## What you have to do:
I need the entries printed again word for word, without the images.

_ _ _

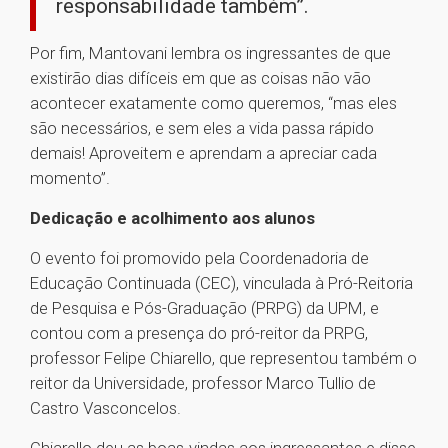
responsabilidade também”.
Por fim, Mantovani lembra os ingressantes de que
existirão dias difíceis em que as coisas não vão
acontecer exatamente como queremos, “mas eles
são necessários, e sem eles a vida passa rápido
demais! Aproveitem e aprendam a apreciar cada
momento”.
Dedicação e acolhimento aos alunos
O evento foi promovido pela Coordenadoria de
Educação Continuada (CEC), vinculada à Pró-Reitoria
de Pesquisa e Pós-Graduação (PRPG) da UPM, e
contou com a presença do pró-reitor da PRPG,
professor Felipe Chiarello, que representou também o
reitor da Universidade, professor Marco Tullio de
Castro Vasconcelos.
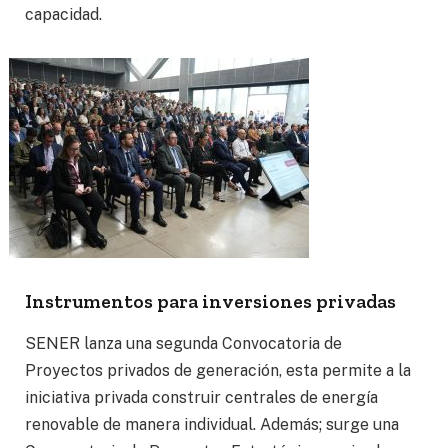
capacidad.
Instrumentos para inversiones privadas
SENER lanza una segunda Convocatoria de
Proyectos privados de generación, esta permite a la
iniciativa privada construir centrales de energía
renovable de manera individual. Además; surge una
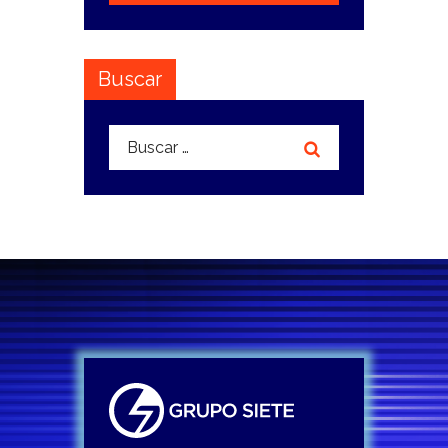
Buscar
Buscar:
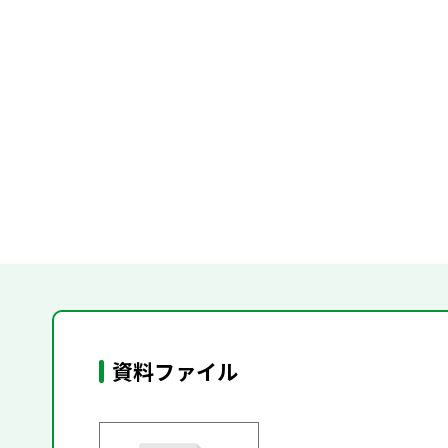
資料ファイル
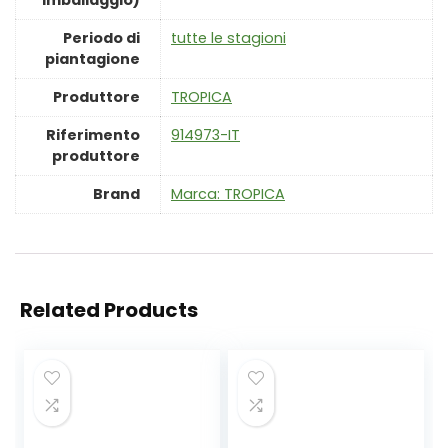
imballaggio)
Periodo di
‎tutte le stagioni
piantagione
Produttore
‎TROPICA
Riferimento
‎914973-IT
produttore
Brand
Marca: TROPICA
Related Products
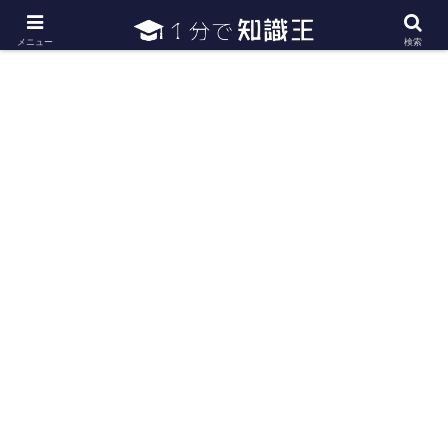
日常で必要な常識・知識や雑学・豆知識を幅広く紹介
メニュー
検索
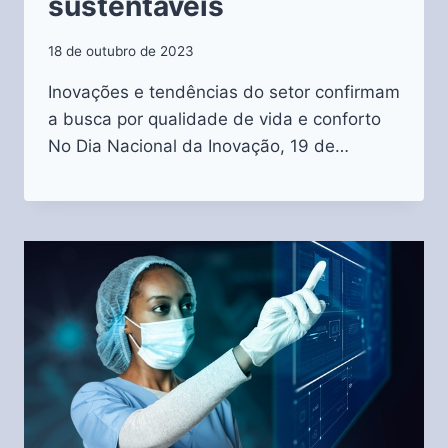
sustentáveis
18 de outubro de 2023
Inovações e tendências do setor confirmam
a busca por qualidade de vida e conforto
No Dia Nacional da Inovação, 19 de…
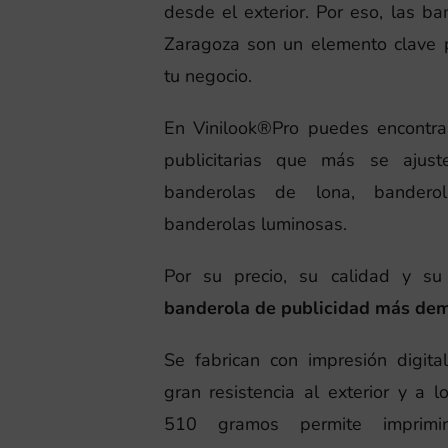
desde el exterior. Por eso, las ba
Zaragoza son un elemento clave 
tu negocio.
En Vinilook®Pro puedes encontra
publicitarias que más se ajust
banderolas de lona, banderol
banderolas luminosas.
Por su precio, su calidad y su 
banderola de publicidad más dem
Se fabrican con impresión digita
gran resistencia al exterior y a 
510 gramos permite imprim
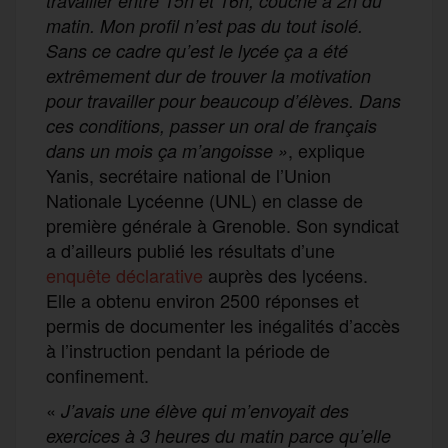
travailler entre 15h et 16h, couché à 2h du
matin. Mon profil n’est pas du tout isolé.
Sans ce cadre qu’est le lycée ça a été
extrêmement dur de trouver la motivation
pour travailler pour beaucoup d’élèves. Dans
ces conditions, passer un oral de français
, explique
dans un mois ça m’angoisse »
Yanis, secrétaire national de l’Union
Nationale Lycéenne (UNL) en classe de
première générale à Grenoble. Son syndicat
a d’ailleurs publié les résultats d’une
enquête déclarative
auprès des lycéens.
Elle a obtenu environ 2500 réponses et
permis de documenter les inégalités d’accès
à l’instruction pendant la période de
confinement.
«
J’avais une élève qui m’envoyait des
exercices à 3 heures du matin parce qu’elle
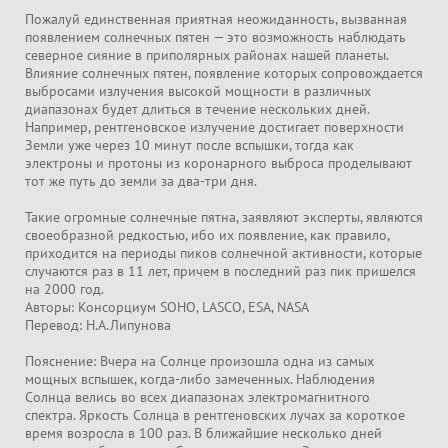
Пожалуй единственная приятная неожиданность, вызванная
появлением солнечных пятен — это возможность наблюдать
северное сияние в приполярных районах нашей планеты.
Влияние солнечных пятен, появление которых сопровождается
выбросами излучения высокой мощности в различных
диапазонах будет длиться в течение нескольких дней.
Например, рентгеновское излучение достигает поверхности
Земли уже через 10 минут после вспышки, тогда как
электроны и протоны из коронарного выброса проделывают
тот же путь до земли за два-три дня.
Такие огромные солнечные пятна, заявляют эксперты, являются
своеобразной редкостью, ибо их появление, как правило,
приходится на периоды пиков солнечной активности, которые
случаются раз в 11 лет, причем в последний раз пик пришелся
на 2000 год.
Авторы: Консорциум SOHO, LASCO, ESA, NASA
Перевод: Н.А.Липунова
Пояснение: Вчера на Солнце произошла одна из самых
мощных вспышек, когда-либо замеченных. Наблюдения
Солнца велись во всех диапазонах электромагнитного
спектра. Яркость Солнца в рентгеновских лучах за короткое
время возросла в 100 раз. В ближайшие несколько дней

_ _ _

## Response to this exercise:
responsabilidade também”.
Por fim, Mantovani lembra os ingressantes de que
existirão dias difíceis em que as coisas não vão
acontecer exatamente como queremos, “mas eles
são necessários, e sem eles a vida passa rápido
demais! Aproveitem e aprendam a apreciar cada
momento”.
Dedicação e acolhimento aos alunos
O evento foi promovido pela Coordenadoria de
Educação Continuada (CEC), vinculada à Pró-Reitoria
de Pesquisa e Pós-Graduação (PRPG) da UPM, e
contou com a presença do pró-reitor da PRPG,
professor Felipe Chiarello, que representou também o
reitor da Universidade, professor Marco Tullio de
Castro Vasconcelos.
capacidad.
Instrumentos para inversiones privadas
SENER lanza una segunda Convocatoria de
Proyectos privados de generación, esta permite a la
iniciativa privada construir centrales de energía
renovable de manera individual. Además; surge una
Buscar
Buscar:
資料ファイル
imballaggio)
Periodo di
‎tutte le stagioni
piantagione
Produttore
‎TROPICA
Riferimento
‎914973-IT
produttore
Brand
Marca: TROPICA
Related Products
日常で必要な常識・知識や雑学・豆知識を幅広く紹介
メニュー
検索
sustentáveis
18 de outubro de 2023
Inovações e tendências do setor confirmam
a busca por qualidade de vida e conforto
No Dia Nacional da Inovação, 19 de…
desde el exterior. Por eso, las ba
Zaragoza son un elemento clave 
tu negocio.
En Vinilook®Pro puedes encontra
publicitarias que más se ajust
banderolas de lona, banderol
banderolas luminosas.
Por su precio, su calidad y su 
banderola de publicidad más dem
Se fabrican con impresión digita
gran resistencia al exterior y a 
510 gramos permite imprim
travailler entre 15h et 16h, couché à 2h du
matin. Mon profil n’est pas du tout isolé.
Sans ce cadre qu’est le lycée ça a été
extrêmement dur de trouver la motivation
pour travailler pour beaucoup d’élèves. Dans
ces conditions, passer un oral de français
, explique
dans un mois ça m’angoisse »
Yanis, secrétaire national de l’Union
Nationale Lycéenne (UNL) en classe de
première générale à Grenoble. Son syndicat
a d’ailleurs publié les résultats d’une
enquête déclarative
auprès des lycéens.
Elle a obtenu environ 2500 réponses et
permis de documenter les inégalités d’accès
à l’instruction pendant la période de
confinement.
«
J’avais une élève qui m’envoyait des
exercices à 3 heures du matin parce qu’elle
Пожалуй единственная приятная неожиданность, вызванная
появлением солнечных пятен — это возможность наблюдать
северное сияние в приполярных районах нашей планеты.
Влияние солнечных пятен, появление которых сопровождается
выбросами излучения высокой мощности в различных
диапазонах будет длиться в течение нескольких дней.
Например, рентгеновское излучение достигает поверхности
Земли уже через 10 минут после вспышки, тогда как
электроны и протоны из коронарного выброса проделывают
тот же путь до земли за два-три дня.
Такие огромные солнечные пятна, заявляют эксперты, являются
своеобразной редкостью, ибо их появление, как правило,
приходится на периоды пиков солнечной активности, которые
случаются раз в 11 лет, причем в последний раз пик пришелся
на 2000 год.
Авторы: Консорциум SOHO, LASCO, ESA, NASA
Перевод: Н.А.Липунова
Пояснение: Вчера на Солнце произошла одна из самых
мощных вспышек, когда-либо замеченных. Наблюдения
Солнца велись во всех диапазонах электромагнитного
спектра. Яркость Солнца в рентгеновских лучах за короткое
время возросла в 100 раз. В ближайшие несколько дней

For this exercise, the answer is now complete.